▼▼▼

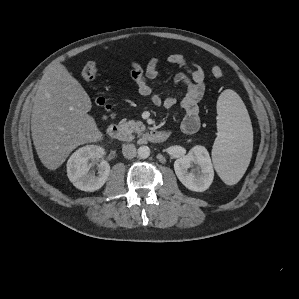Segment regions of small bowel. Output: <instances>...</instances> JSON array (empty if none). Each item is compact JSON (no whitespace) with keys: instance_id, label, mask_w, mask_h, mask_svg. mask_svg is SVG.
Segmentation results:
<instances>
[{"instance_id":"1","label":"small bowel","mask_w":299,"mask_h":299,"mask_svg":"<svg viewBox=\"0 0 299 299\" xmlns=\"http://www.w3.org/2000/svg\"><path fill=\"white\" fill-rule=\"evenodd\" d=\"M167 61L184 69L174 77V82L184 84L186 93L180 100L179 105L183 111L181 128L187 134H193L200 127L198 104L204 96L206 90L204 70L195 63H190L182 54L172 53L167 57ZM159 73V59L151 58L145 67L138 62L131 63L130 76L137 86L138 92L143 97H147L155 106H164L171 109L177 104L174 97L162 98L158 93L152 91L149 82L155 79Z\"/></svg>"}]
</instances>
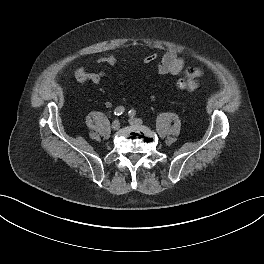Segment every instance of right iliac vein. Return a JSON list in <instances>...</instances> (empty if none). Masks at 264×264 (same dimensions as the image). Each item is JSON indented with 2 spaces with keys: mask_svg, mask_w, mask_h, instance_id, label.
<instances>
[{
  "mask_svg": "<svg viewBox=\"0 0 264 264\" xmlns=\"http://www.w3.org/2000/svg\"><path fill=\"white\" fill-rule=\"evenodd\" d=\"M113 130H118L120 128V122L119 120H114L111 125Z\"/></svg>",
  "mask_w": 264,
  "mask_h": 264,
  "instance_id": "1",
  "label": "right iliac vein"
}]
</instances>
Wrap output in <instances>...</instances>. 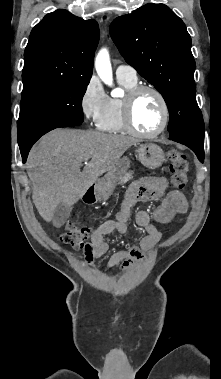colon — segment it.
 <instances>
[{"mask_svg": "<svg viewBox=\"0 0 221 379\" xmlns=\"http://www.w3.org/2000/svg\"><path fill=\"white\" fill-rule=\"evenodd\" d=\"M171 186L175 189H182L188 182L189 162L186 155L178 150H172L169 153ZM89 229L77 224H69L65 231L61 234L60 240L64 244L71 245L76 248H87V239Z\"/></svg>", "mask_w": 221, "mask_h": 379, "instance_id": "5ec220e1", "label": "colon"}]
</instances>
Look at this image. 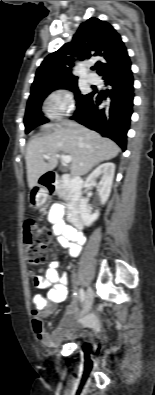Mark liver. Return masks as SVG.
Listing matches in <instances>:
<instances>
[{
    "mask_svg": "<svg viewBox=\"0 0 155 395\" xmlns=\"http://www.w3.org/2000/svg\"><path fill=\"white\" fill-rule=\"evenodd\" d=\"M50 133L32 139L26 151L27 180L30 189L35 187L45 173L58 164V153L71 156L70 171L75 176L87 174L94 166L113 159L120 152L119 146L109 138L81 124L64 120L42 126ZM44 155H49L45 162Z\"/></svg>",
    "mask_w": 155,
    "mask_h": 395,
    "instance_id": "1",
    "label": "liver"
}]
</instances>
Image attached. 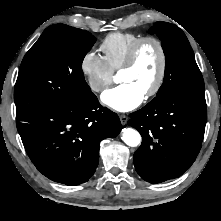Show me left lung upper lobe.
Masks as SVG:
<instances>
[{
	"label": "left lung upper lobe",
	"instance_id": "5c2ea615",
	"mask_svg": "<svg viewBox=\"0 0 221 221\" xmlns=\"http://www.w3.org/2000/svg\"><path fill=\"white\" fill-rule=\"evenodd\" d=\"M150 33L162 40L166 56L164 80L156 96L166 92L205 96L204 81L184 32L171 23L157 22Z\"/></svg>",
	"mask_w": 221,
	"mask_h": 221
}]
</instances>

▲▲▲
▼▼▼

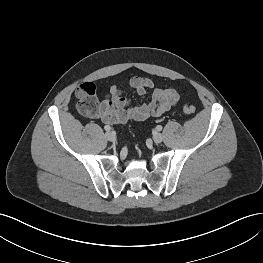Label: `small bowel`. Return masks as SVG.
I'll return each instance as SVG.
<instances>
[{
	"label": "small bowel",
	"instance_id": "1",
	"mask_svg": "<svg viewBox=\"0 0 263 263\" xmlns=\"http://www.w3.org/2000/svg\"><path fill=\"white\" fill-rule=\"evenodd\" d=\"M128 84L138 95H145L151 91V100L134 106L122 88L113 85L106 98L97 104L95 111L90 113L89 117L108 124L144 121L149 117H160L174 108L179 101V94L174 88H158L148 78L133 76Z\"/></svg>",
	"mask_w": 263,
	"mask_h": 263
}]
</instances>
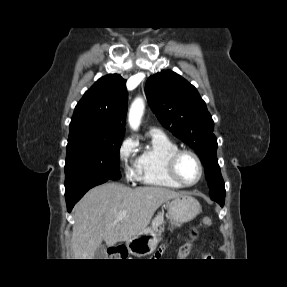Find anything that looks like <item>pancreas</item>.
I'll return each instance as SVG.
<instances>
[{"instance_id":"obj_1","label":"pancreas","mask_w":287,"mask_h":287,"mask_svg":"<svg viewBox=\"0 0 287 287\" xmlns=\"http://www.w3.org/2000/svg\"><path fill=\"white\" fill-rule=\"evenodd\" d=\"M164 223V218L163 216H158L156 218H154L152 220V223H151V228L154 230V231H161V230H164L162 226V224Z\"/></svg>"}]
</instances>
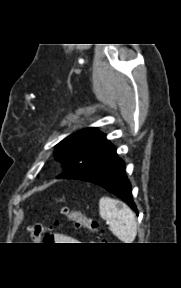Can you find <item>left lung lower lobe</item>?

▲▲▲
▼▼▼

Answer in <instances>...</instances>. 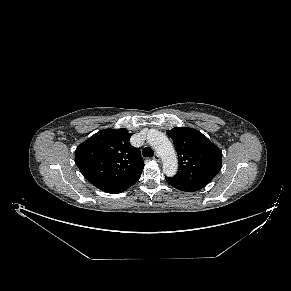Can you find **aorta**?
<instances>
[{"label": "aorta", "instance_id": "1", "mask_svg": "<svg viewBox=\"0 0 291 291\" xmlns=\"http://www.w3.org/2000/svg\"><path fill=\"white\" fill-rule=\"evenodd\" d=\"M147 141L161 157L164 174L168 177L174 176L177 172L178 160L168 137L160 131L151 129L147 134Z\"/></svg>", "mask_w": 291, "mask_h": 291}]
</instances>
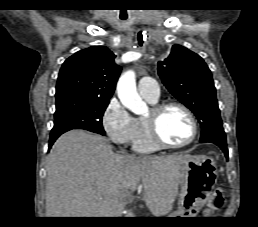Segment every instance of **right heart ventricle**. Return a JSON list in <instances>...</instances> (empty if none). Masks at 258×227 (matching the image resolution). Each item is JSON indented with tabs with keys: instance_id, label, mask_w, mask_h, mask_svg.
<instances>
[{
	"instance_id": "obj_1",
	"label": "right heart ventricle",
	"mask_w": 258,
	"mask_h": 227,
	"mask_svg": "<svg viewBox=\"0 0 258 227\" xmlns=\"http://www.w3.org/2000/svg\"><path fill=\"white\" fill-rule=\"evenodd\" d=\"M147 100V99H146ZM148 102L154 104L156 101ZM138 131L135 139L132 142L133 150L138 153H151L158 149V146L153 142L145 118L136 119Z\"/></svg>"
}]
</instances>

▲▲▲

* [Required action]: Using the material above, reproduce only the lines that run from the line with "Find anything that" up to and including the line with "Can you find <item>left", exactly, with the pictures dropped.

* [Response to this exercise]:
Find anything that looks like <item>pancreas</item>.
I'll return each instance as SVG.
<instances>
[{"instance_id":"obj_1","label":"pancreas","mask_w":287,"mask_h":287,"mask_svg":"<svg viewBox=\"0 0 287 287\" xmlns=\"http://www.w3.org/2000/svg\"><path fill=\"white\" fill-rule=\"evenodd\" d=\"M164 223V218L163 216H158L156 218H154L152 220V223H151V228L154 230V231H161V230H164L162 226V224Z\"/></svg>"}]
</instances>
Can you find <item>left lung lower lobe</item>?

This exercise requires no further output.